The world is on "the cusp of a global recession," but if countries act together, the world economy would recover, IMF Managing Director Dominique Strauss-Kahn said on Thursday.
Problems in the financial markets and in the global economy can be solved "if we act quickly, forcefully, and cooperatively," said the IMF chief.
He told a press briefing ahead of the IMF-World Bank Annual Meetings that the international financial architecture had failed to adapt to globalized financial markets.
World economic and financial authorities are gathering in Washington for the Monday's annual meetings after weeks of turmoil in global equity and financial markets.
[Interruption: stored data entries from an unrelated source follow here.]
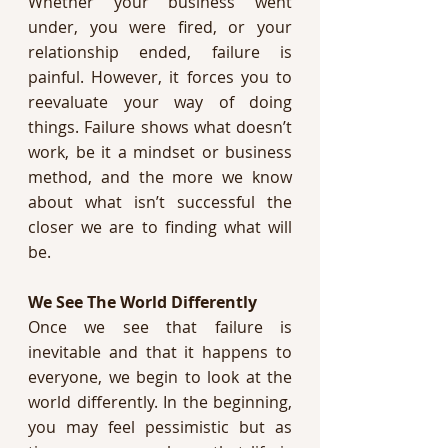
Whether your business went 
under, you were fired, or your 
relationship ended, failure is 
painful. However, it forces you to 
reevaluate your way of doing 
things. Failure shows what doesn’t 
work, be it a mindset or business 
method, and the more we know 
about what isn’t successful the 
closer we are to finding what will 
be. 
We See The World Differently 
Once we see that failure is 
inevitable and that it happens to 
everyone, we begin to look at the 
world differently. In the beginning, 
you may feel pessimistic but as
They will discuss possible further steps to solve the crisis.
Strauss-Kahn said the global financial crisis had been marked by important regulatory and supervisory failures in advanced economies, in the risk management frameworks of major private financial institutions, and in market discipline mechanisms.
The IMF on Wednesday unveiled a gloomy forecast for world growth, saying that the world economy is entering a major downturn in the face of the most dangerous financial shock in mature financial markets since the 1930s.
Strauss-Kahn said policymakers should not wait until the end of the current crisis before acting.
The global financial architecture had clearly failed to adapt to globalized financial markets. The architecture's legitimacy and effectiveness had been called into question.
"Legitimacy means that all countries have to be involved in the solution, because they are all involved in the problems," Strauss-Kahn said.
"Effectiveness means we have to use the experience that has been accumulated in the international financial institutions, and that they follow up," he added.